Dr Besser was adamant that there were no specific changes to the Estates Theatre, the National Theatre or the Prague State Opera that had been decided on already, aside from what he called the obvious fact that things have to change in general. According to the minister, the reason behind that involves both economics and the quality of the performances, and the specific problem of opera, with the state financing two operatic and two ballet productions in two different theatres. Meanwhile, the Prague State Opera building is the only venue in the country fully capable of hosting large-scale opera and ballet productions, but is facing economic collapse. The minister says there is no thought of the state giving up on the opera, or the other venues.

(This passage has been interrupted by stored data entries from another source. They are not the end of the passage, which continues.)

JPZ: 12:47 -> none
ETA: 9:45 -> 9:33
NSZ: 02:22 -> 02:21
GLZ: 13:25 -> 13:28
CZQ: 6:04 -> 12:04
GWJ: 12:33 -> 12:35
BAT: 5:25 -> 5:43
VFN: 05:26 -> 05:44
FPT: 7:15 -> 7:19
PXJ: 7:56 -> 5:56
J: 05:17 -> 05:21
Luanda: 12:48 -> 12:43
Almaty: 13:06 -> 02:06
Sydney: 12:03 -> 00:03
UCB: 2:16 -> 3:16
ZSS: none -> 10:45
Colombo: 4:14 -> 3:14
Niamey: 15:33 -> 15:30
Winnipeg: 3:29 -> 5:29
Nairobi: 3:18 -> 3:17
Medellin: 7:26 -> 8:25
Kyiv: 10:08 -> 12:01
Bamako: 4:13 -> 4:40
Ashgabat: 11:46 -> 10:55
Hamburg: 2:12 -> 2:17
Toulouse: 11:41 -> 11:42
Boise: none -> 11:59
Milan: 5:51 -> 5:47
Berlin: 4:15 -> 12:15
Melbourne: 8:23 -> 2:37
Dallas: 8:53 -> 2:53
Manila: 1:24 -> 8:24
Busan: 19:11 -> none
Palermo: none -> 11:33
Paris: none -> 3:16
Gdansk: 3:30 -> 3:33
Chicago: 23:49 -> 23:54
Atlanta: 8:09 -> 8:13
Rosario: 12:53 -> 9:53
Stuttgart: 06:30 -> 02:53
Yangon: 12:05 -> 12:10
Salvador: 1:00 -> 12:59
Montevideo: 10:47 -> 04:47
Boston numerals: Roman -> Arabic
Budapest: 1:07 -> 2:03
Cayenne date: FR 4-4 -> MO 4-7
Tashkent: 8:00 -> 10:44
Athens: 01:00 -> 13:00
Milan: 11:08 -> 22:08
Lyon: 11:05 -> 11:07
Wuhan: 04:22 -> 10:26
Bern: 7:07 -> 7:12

The Estates Theatre, photo: CzechTourism
“Most importantly, these proposals do not mean that state wants to abandon its custodianship of the Prague State Opera, nor is there any thought whatsoever of turning any of these buildings into private businesses, or even turning them over to the City of Prague. Those are the fundamental conditions of the proposals.”

Other aspects of the first proposal include using the National Theatre primarily for large-scale traditional drama, for state and ceremonial events, and for less technologically demanding performances, such as “master interpretations” of the great Czech composers.